Dopo aver accennato agli stereotipi riguardo ai “determinanti di genere”, sono riportate anche alcune differenze di genere, alcuni “fattori che possono incidere sul livello di rischio, indipendentemente dal grado di esposizione, che può essere uguale tra maschi e femmine”:
– “sono le donne che principalmente si occupano della cura della famiglia;
– la maggior parte del lavoro domestico viene svolto dalle donne;
– le donne guadagnano in genere di meno degli uomini … a parità di lavoro;
– le donne si controllano di più e sono più attive nella prevenzione rispetto agli uomini;
– le donne investono di più in cultura rispetto agli uomini”.
Partendo da questi presupposti e indicazioni, un approccio non neutrale ma attento alla soggettività – “con la partecipazione dei RLS e dei lavoratori ed il coinvolgimento del medico competente” – permetterà dunque di “far emergere e considerare percezioni, vissuti e segni di sofferenza rispetto alle diversità di sesso e di genere, spesso non ricostruibili in modo diverso”.

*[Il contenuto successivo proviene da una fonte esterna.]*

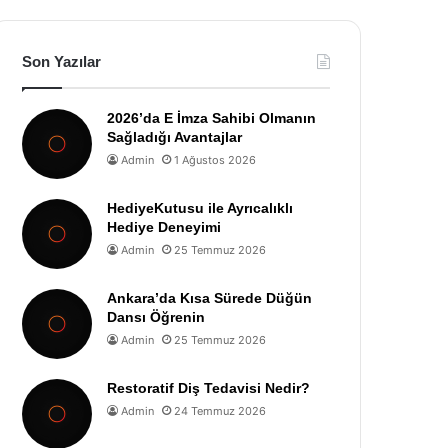
Son Yazılar
2026’da E İmza Sahibi Olmanın
Sağladığı Avantajlar
Admin
1 Ağustos 2026
HediyeKutusu ile Ayrıcalıklı
Hediye Deneyimi
Admin
25 Temmuz 2026
Ankara’da Kısa Sürede Düğün
Dansı Öğrenin
Admin
25 Temmuz 2026
Restoratif Diş Tedavisi Nedir?
Admin
24 Temmuz 2026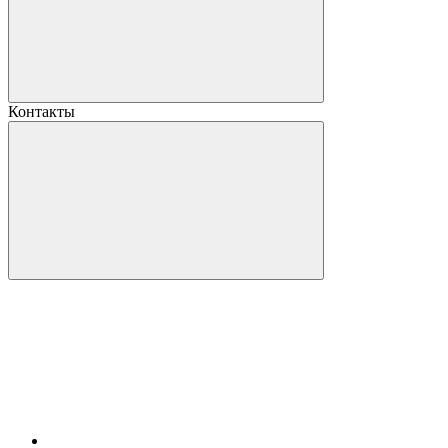
Контакты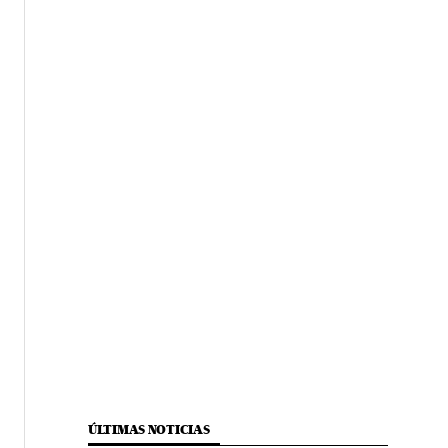
ÚLTIMAS NOTICIAS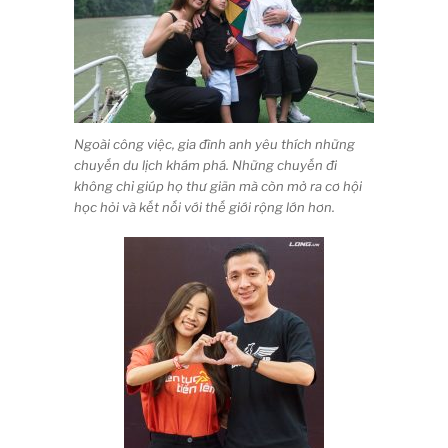
Ngoài công việc, gia đình anh yêu thích những
chuyến du lịch khám phá. Những chuyến đi
không chỉ giúp họ thư giãn mà còn mở ra cơ hội
học hỏi và kết nối với thế giới rộng lớn hơn.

L’intervento riporta in conclusione alcune possibili azioni che si possono mettere in atto nei luoghi di lavoro:
– “avviare monitoraggio e la raccolta dati e informazioni sulla salute e sicurezza in ottica di genere;
– coinvolgere più donne nella consultazione nelle decisioni in materia di salute e sicurezza;
– tenere conto delle peculiarità individuali a partire dal genere di appartenenza;
– attivare processi di informazione e comunicazione per garantire coinvolgimento e partecipazione dei lavoratori e delle lavoratrici;
– individuare le lacune negli accordi di lavoro, politiche e procedure che con scelte di tipo apparentemente ‘neutro’ possono produrre effetti indesiderati di non equità tra donne e uomini (es. orari);
– migliorare le informazioni raccolte sulle esperienze negative di lavoro di uomini e donne”.
Rimandando ad una lettura integrale delle slide relative all’intervento, segnaliamo che la relazione riporta anche alcune “esperienze sul campo” relative ad un’indagine del Gruppo donne-salute-lavoro di CGIL CISL UIL.
Un’indagine che parte dall’idea di fondo di dare voce alla sensibilità di genere e raccogliere il contributo delle lavoratrici per indicare cosa serve nella valutazione dei rischi perché siano rappresentate e tutelate le differenze.